Republish.id, SULTENG – Pemerintah Kabupaten Buol menunjukkan keseriusannya dalam menekan angka stunting. Bupati Buol, Risharyudi Triwibowo, bersama Wakil Bupati Mohamad Nasir Dj. Daimaroto, memimpin langsung Rapat Tim Percepatan Penurunan Stunting Tahun 2026.
Rapat strategis tersebut digelar pada Selasa, 3 Maret 2026, pukul 10.00 WITA, di Ruang Rapat Resmi Bupati, Kantor Pusat Pemerintah Kabupaten Buol. Turut mendampingi, Sekretaris Daerah Mohamad Yamin Rahim.

Pertemuan ini bukan sekadar agenda rutin. Pemerintah daerah melakukan evaluasi menyeluruh terhadap capaian penanganan stunting sepanjang 2025. Selain itu, forum tersebut juga menjadi ruang untuk merumuskan langkah konkret dan strategi terpadu guna mempercepat penurunan angka stunting pada 2026.
Bupati Buol dalam arahannya menekankan bahwa isu stunting merupakan prioritas utama dalam pembangunan sumber daya manusia di daerah. Ia menilai, persoalan ini tidak bisa ditangani secara parsial, melainkan harus melalui pendekatan yang terintegrasi dan berbasis data akurat.
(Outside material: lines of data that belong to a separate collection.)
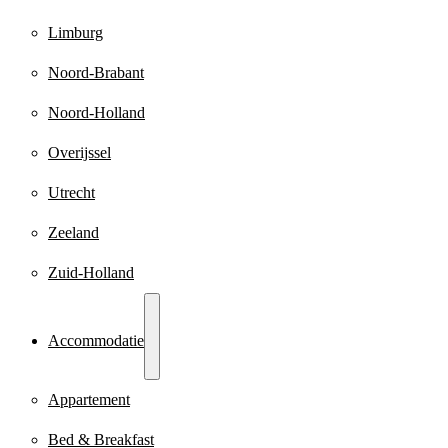
Limburg
Noord-Brabant
Noord-Holland
Overijssel
Utrecht
Zeeland
Zuid-Holland
Accommodatie
Appartement
Bed & Breakfast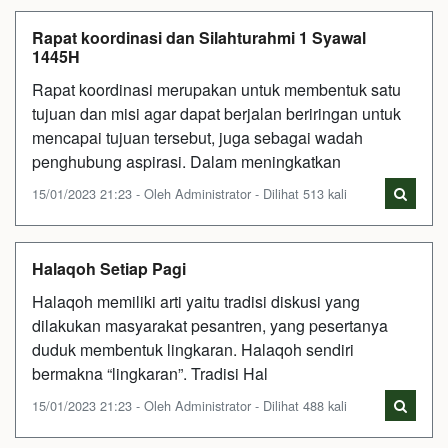
Rapat koordinasi dan Silahturahmi 1 Syawal
1445H
Rapat koordinasi merupakan untuk membentuk satu
tujuan dan misi agar dapat berjalan beriringan untuk
mencapai tujuan tersebut, juga sebagai wadah
penghubung aspirasi. Dalam meningkatkan
15/01/2023 21:23 - Oleh Administrator - Dilihat 513 kali
Halaqoh Setiap Pagi
Halaqoh memiliki arti yaitu tradisi diskusi yang
dilakukan masyarakat pesantren, yang pesertanya
duduk membentuk lingkaran. Halaqoh sendiri
bermakna “lingkaran”. Tradisi Hal
15/01/2023 21:23 - Oleh Administrator - Dilihat 488 kali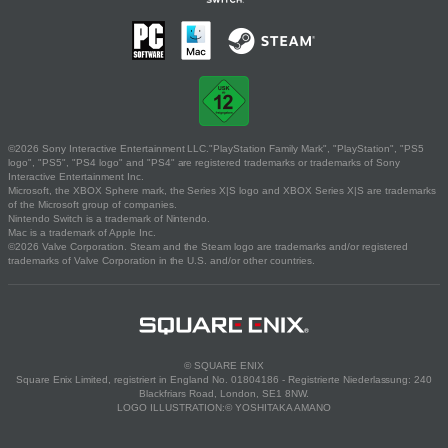
©2026 Sony Interactive Entertainment LLC."PlayStation Family Mark", "PlayStation", "PS5
logo", "PS5", "PS4 logo" and "PS4" are registered trademarks or trademarks of Sony
Interactive Entertainment Inc.
Microsoft, the XBOX Sphere mark, the Series X|S logo and XBOX Series X|S are trademarks
of the Microsoft group of companies.
Nintendo Switch is a trademark of Nintendo.
Mac is a trademark of Apple Inc.
©2026 Valve Corporation. Steam and the Steam logo are trademarks and/or registered
trademarks of Valve Corporation in the U.S. and/or other countries.
© SQUARE ENIX
Square Enix Limited, registriert in England No. 01804186 - Registrierte Niederlassung: 240
Blackfriars Road, London, SE1 8NW.
LOGO ILLUSTRATION:© YOSHITAKA AMANO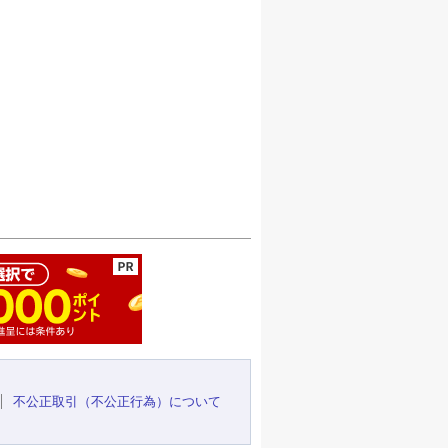
ージの先頭へ
不公正取引（不公正行為）について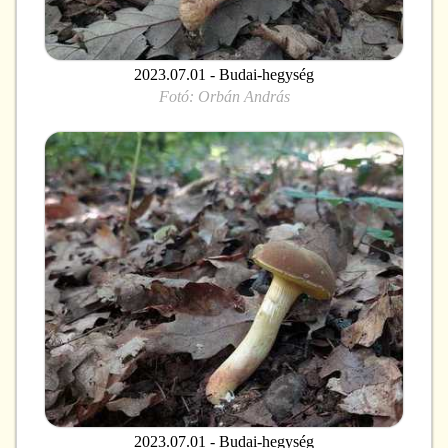
2023.07.01 - Budai-hegység
Fotó:
Orbán András
2023.07.01 - Budai-hegység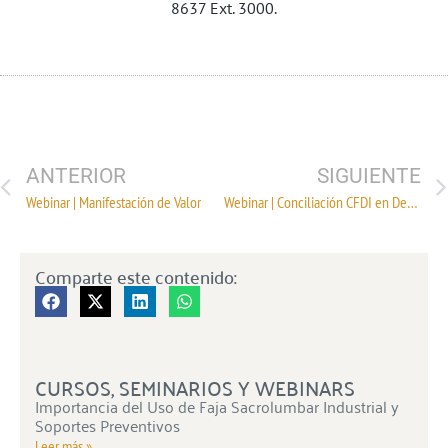
8637 Ext. 3000.
ANTERIOR
SIGUIENTE
Webinar | Manifestación de Valor
Webinar | Conciliación CFDI en Declaración Anual de Personas Morales
Comparte este contenido:
CURSOS, SEMINARIOS Y WEBINARS
Importancia del Uso de Faja Sacrolumbar Industrial y
Soportes Preventivos
Leer más »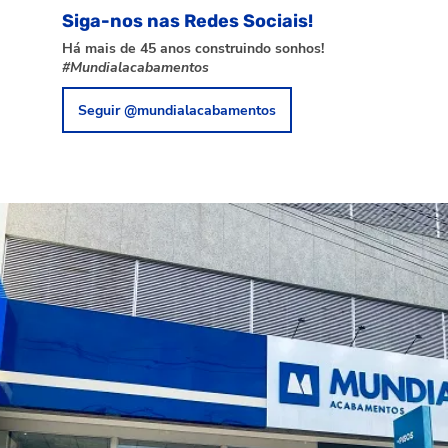
Siga-nos nas Redes Sociais!
Há mais de 45 anos construindo sonhos!
#Mundialacabamentos
Seguir @mundialacabamentos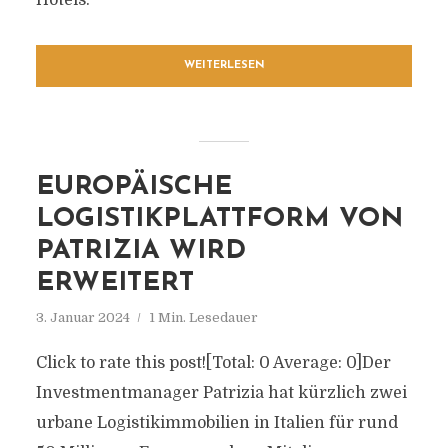
Hotels.
WEITERLESEN
EUROPÄISCHE
LOGISTIKPLATTFORM VON
PATRIZIA WIRD
ERWEITERT
3. Januar 2024
1 Min. Lesedauer
Click to rate this post![Total: 0 Average: 0]Der
Investmentmanager Patrizia hat kürzlich zwei
urbane Logistikimmobilien in Italien für rund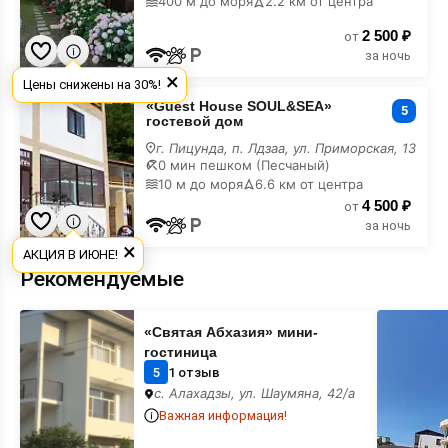
400 м до моря
2.2 км от центра
2 500 ₽
от
за ночь
×
Цены снижены на 30%!
«Guest
«Guest House SOUL&SEA»
House
5
гостевой дом
SOUL&SEA»
гостевой
г. Пицунда, п. Лдзаа, ул. Приморская, 13
дом
0 мин пешком (Песчаный)
на
10 м до моря
6.6 км от центра
карте
4 500 ₽
от
за ночь
×
АКЦИЯ В ИЮНЕ!
Рекомендуемые
«Святая
«Данелян
«Святая Абхазия» мини-
Абхазия»
гостевой
мини-
дом
гостиница
гостиница
5
1 отзыв
с. Алахадзы, ул. Шаумяна, 42/а
Важная информация!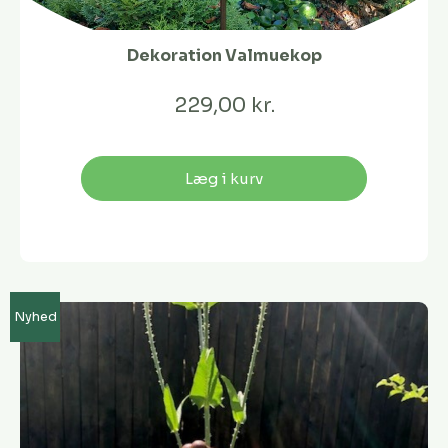
Dekoration Valmuekop
229,00 kr.
Læg i kurv
Nyhed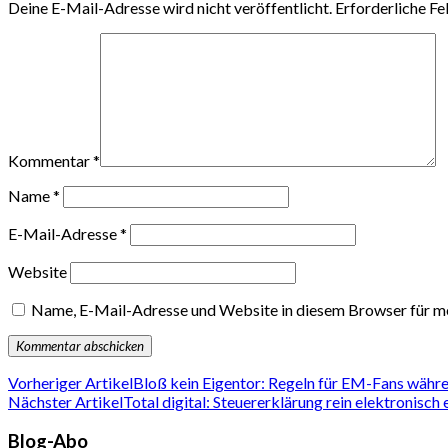
Deine E-Mail-Adresse wird nicht veröffentlicht.
Erforderliche Fe
Kommentar
*
Name
*
E-Mail-Adresse
*
Website
Name, E-Mail-Adresse und Website in diesem Browser für m
Vorheriger Artikel
Bloß kein Eigentor: Regeln für EM-Fans währe
Nächster Artikel
Total digital: Steuererklärung rein elektronisch 
Blog-Abo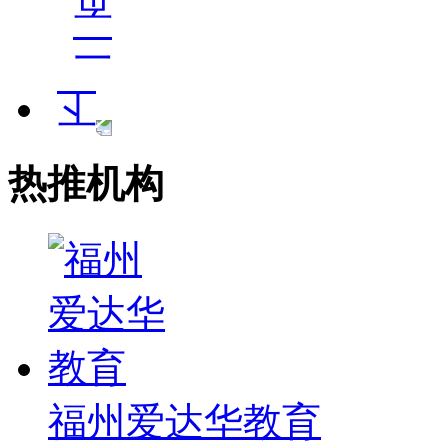
热推机构
福州爱达华教育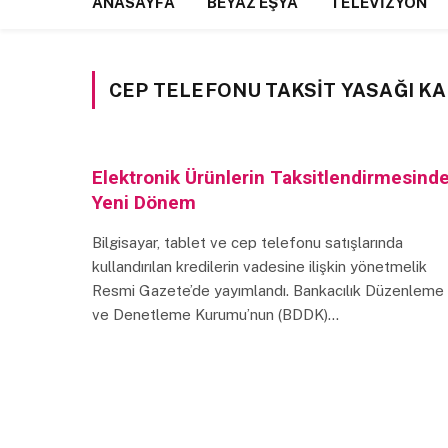
ANASAYFA
BEYAZ EŞYA
TELEVIZYON
CEP TELEFONU TAKSIT YASAĞI KA
Elektronik Ürünlerin Taksitlendirmesind
Yeni Dönem
Bilgisayar, tablet ve cep telefonu satışlarında
kullandırılan kredilerin vadesine ilişkin yönetmelik
Resmi Gazete’de yayımlandı. Bankacılık Düzenleme
ve Denetleme Kurumu’nun (BDDK)…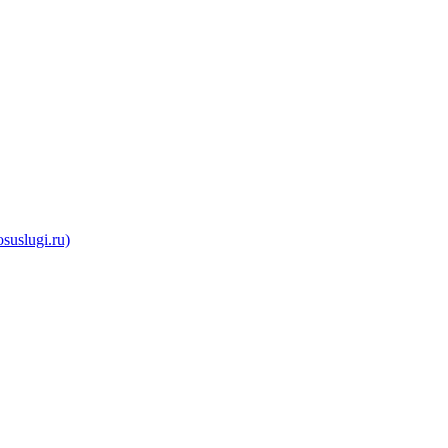
uslugi.ru)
Seluruh Organisasi Perangkat Daerah (OPD) teknis, jaringan fasilitas kesehatan dari tingkat kabupaten hingga desa, serta seluruh pemangku kepentingan diminta untuk terlibat aktif dan bergerak dalam satu barisan.

“Kita sebagai pemimpin dan seluruh elemen bangsa di wilayah ini memiliki komitmen yang tak tergoyahkan untuk membangun generasi Buol yang sehat jasmani dan rohani, kuat dalam daya saing, serta memiliki kualitas yang tinggi. Hal ini hanya dapat terwujud melalui upaya penanganan stunting yang komprehensif, berkelanjutan, dan menyentuh akar masalah,” tegas Bupati.
Melalui rapat ini, Pemerintah Kabupaten Buol berharap strategi yang disusun tidak hanya berhenti di atas kertas, tetapi benar-benar diwujudkan dalam aksi nyata yang berdampak langsung bagi masyarakat. Tahun 2026 pun ditargetkan menjadi momentum percepatan, agar angka stunting di Buol dapat ditekan secara signifikan dan berkelanjutan.